RainbowCookie · 24/01/2018 17:21

I live in South Africa, so this is top of mind for us all here, I’m surprised it’s taken so long for international news to pick the story up.

3/4 years ago the dams were looking fairly healthy the problem is we have had 2 years of very little rain, desalination plants are being built but will take a few years and won’t provide enough water.

When you live in a developing country where millions of people already live in poverty with no water, electricity or toilet facilities - spending billions on desalination is a tough call, especially as you never know when it’s going to start raining again.

Severe water restrictions have been inplace for a while, but there will always be people who ignore them.
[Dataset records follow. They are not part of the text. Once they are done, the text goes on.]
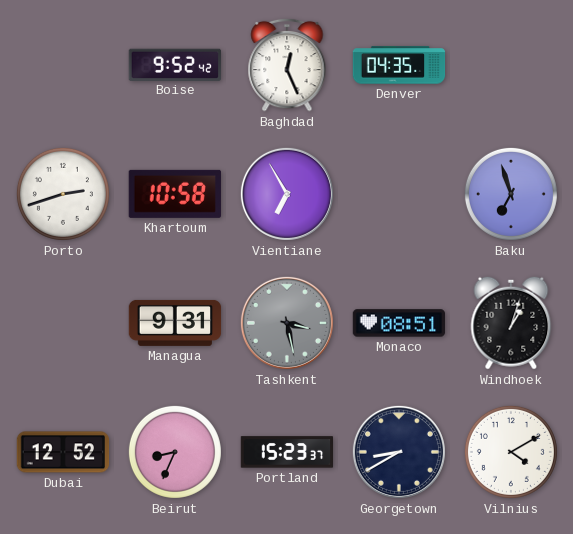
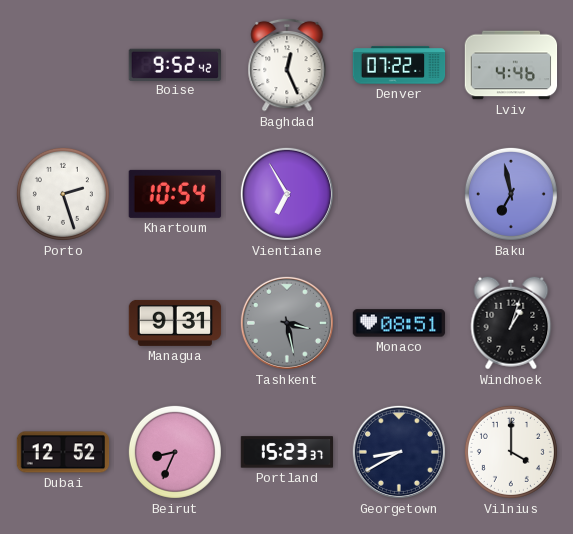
Denver: 04:35 -> 07:22
Lviv: none -> 4:46
Porto: 2:42 -> 2:27
Khartoum: 10:58 -> 10:54
Baku: 6:57 -> 6:58
Vilnius: 4:10 -> 4:00
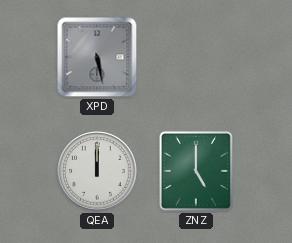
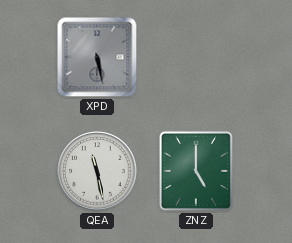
QEA: 12:00 -> 11:28
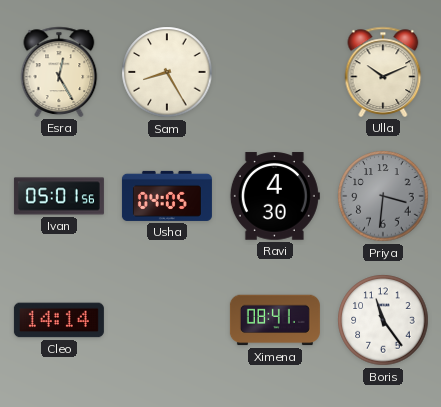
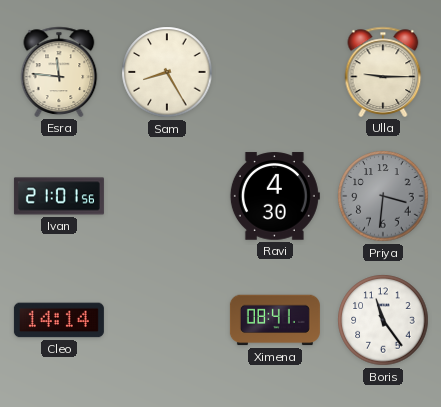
Esra: 12:25 -> 11:46
Ulla: 10:11 -> 9:15
Ivan: 05:01 -> 21:01
Usha: 04:05 -> none
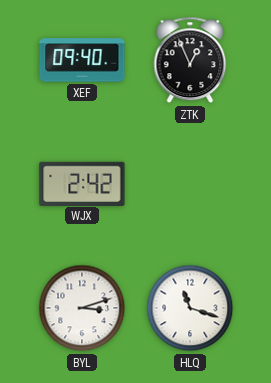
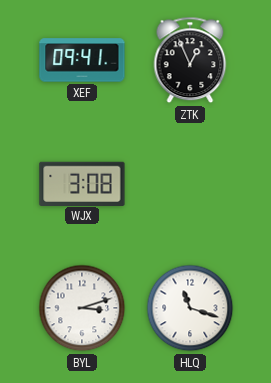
XEF: 09:40 -> 09:41
WJX: 2:42 -> 3:08
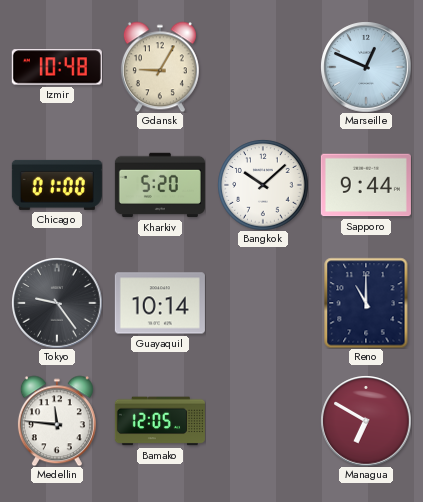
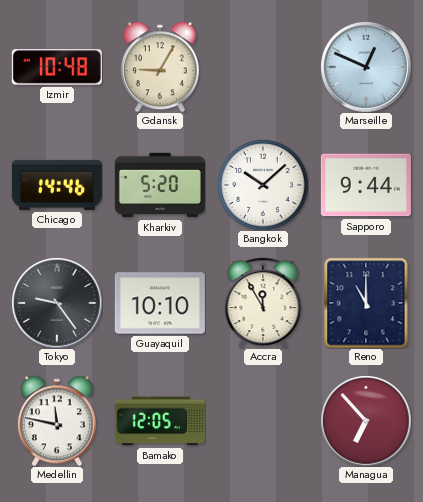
Chicago: 01:00 -> 14:46
Guayaquil: 10:14 -> 10:10
Accra: none -> 11:55
Medellin: 11:46 -> 11:47
Managua: 6:50 -> 6:53
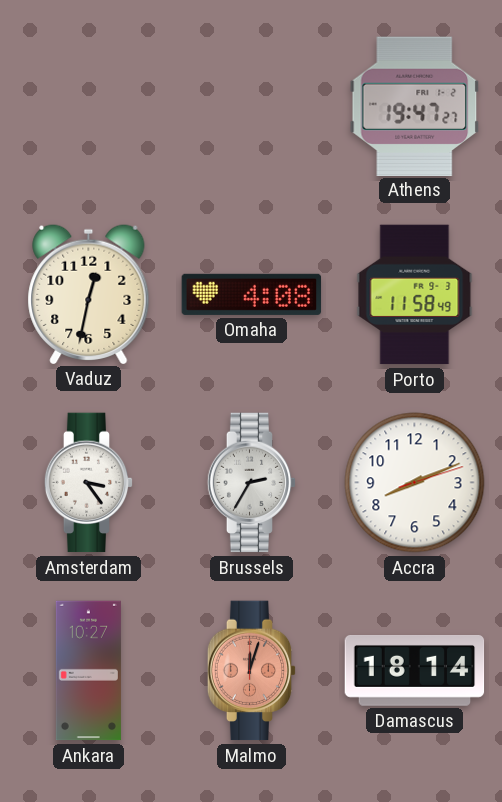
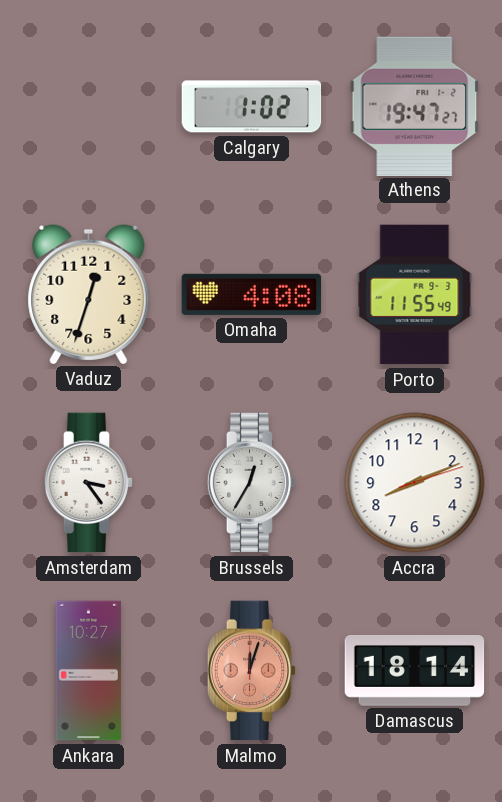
Calgary: none -> 1:02
Vaduz: 12:32 -> 12:33
Porto: 11:58 -> 11:55
Brussels: 2:35 -> 12:35
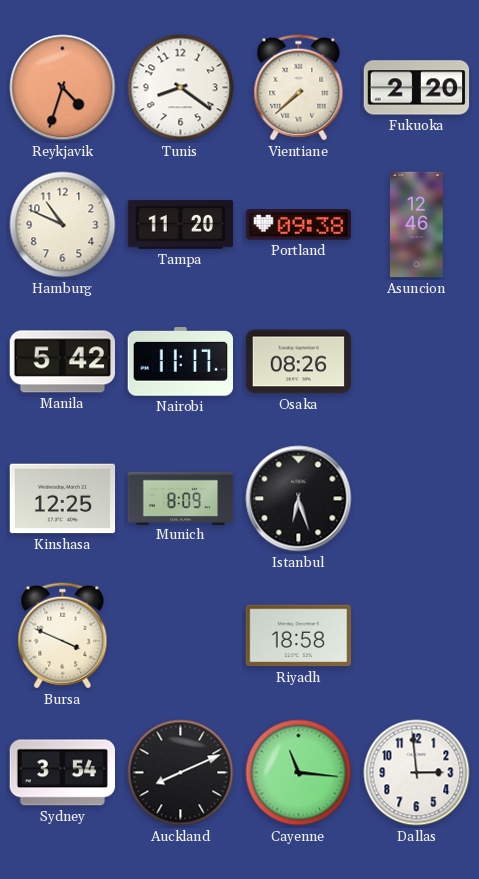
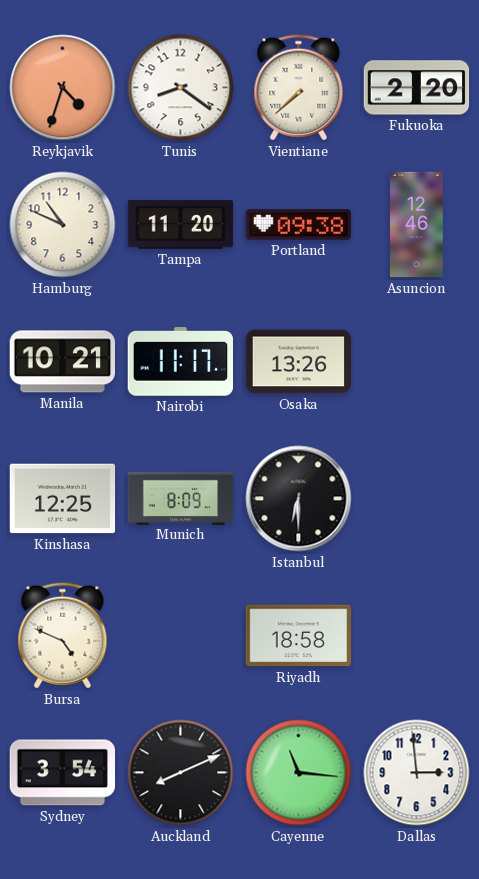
Manila: 5:42 -> 10:21
Osaka: 08:26 -> 13:26
Istanbul: 6:27 -> 6:30
Bursa: 3:49 -> 4:49
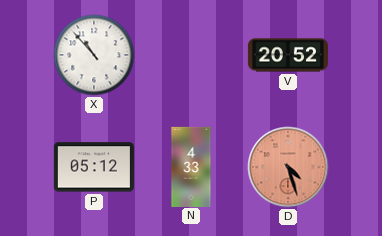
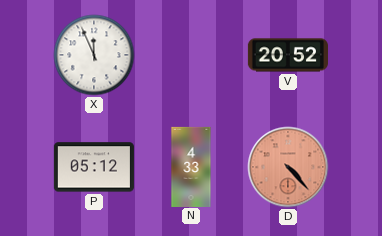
X: 10:53 -> 11:56
D: 4:27 -> 4:23
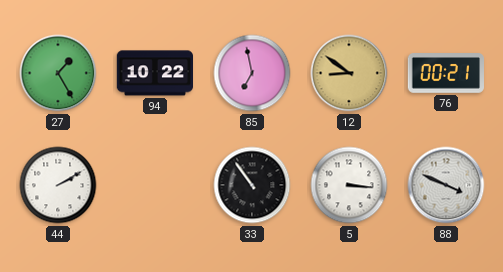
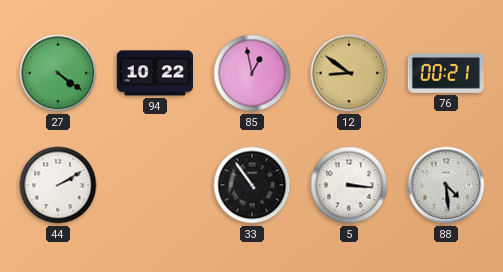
27: 1:25 -> 4:21
85: 6:58 -> 12:58
88: 3:49 -> 4:29
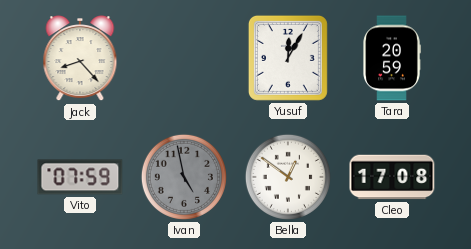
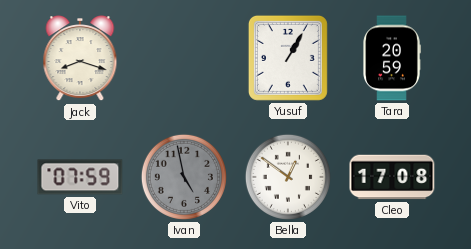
Jack: 8:23 -> 8:18
Yusuf: 12:05 -> 1:05
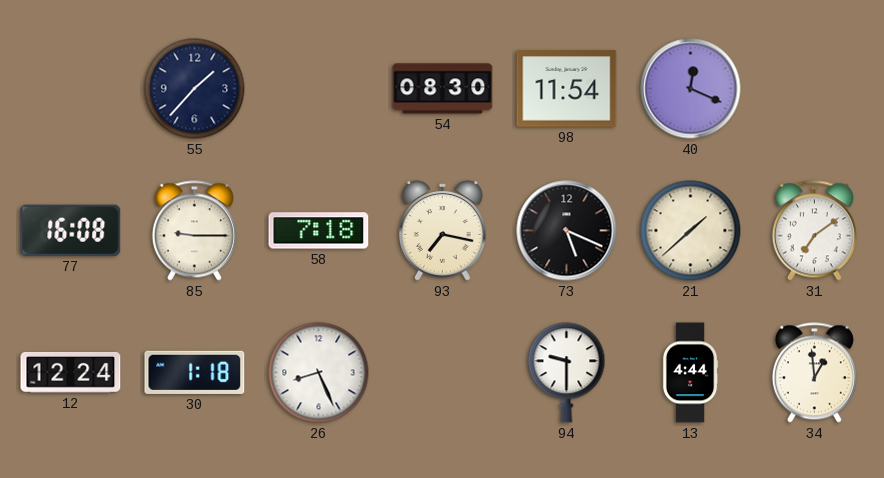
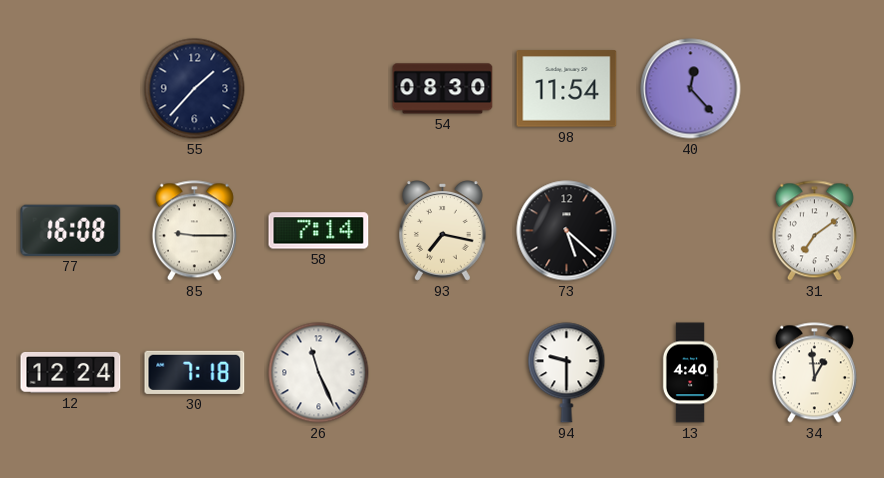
40: 12:19 -> 12:23
58: 7:18 -> 7:14
73: 5:19 -> 5:22
21: 1:38 -> none
30: 1:18 -> 7:18
26: 8:26 -> 11:26
13: 4:44 -> 4:40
I worry about the impact on the poor, who might have to walk for miles and carry water home, then the safety and security aspects of this. I can see people being mugged for water. South Africa is notoriously bad at service delivery so the chances of having filled water tanks at the right places is unlikely.

Then there’s the impact on public health, tourism etc not great for a country in very dire financial straits at the moment.

However I’m sure Cape Town will not be the last major city to be in this position.

BMW6 · 24/01/2018 17:23

I am really shocked that this is the first I've heard of this crisis.

AmberTopaz · 24/01/2018 17:53

I’m another one who’s surprised this thread is the first I’ve heard of this issue. YANBU, OP.

PhilODox · 24/01/2018 18:56

Rosetti- what happens when Uganda, Kenya, Tanzania suffer drought, but have no water left, because they've given it all to south Africa?

caroldecker · 24/01/2018 19:20

The power of population is so superior to the power of the earth to produce subsistence for man, that premature death must in some shape or other visit the human race. The vices of mankind are active and able ministers of depopulation. They are the precursors in the great army of destruction, and often finish the dreadful work themselves. But should they fail in this war of extermination, sickly seasons, epidemics, pestilence, and plague advance in terrific array, and sweep off their thousands and tens of thousands. Should success be still incomplete, gigantic inevitable famine stalks in the rear, and with one mighty blow levels the population with the food of the world.

BigChocFrenzy · 24/01/2018 19:27

We have a major high tech centre in India as a supplier

A few times now, they have had to stay home because their state and a neighbouring Indian state are turning to semi-official violence (national guard or whatever seem to take sides)

  • low level fighting over water rights

Apparently the river flowing through both states has much less water than a few decades ago
so the 2 states are squabbling over who gets what.

MakeMisogynyAHateCrime · 24/01/2018 23:58

I really don’t think I am catastrophisng one bit. People are already clearing supermarkets of their bottled water in CT.
if you can’t see how stuff like this could easily turn nasty then your deluded.

2015 will be absolutely nothing when it comes to refugees and migrants coming to north of the planet and I don’t blame them one bit. But there will be A LOT of pressure to stop them arriving here.

OP posts:
Alisvolatpropiis · 25/01/2018 00:06

How has this crisis flown under the radar of mainstream media for so long?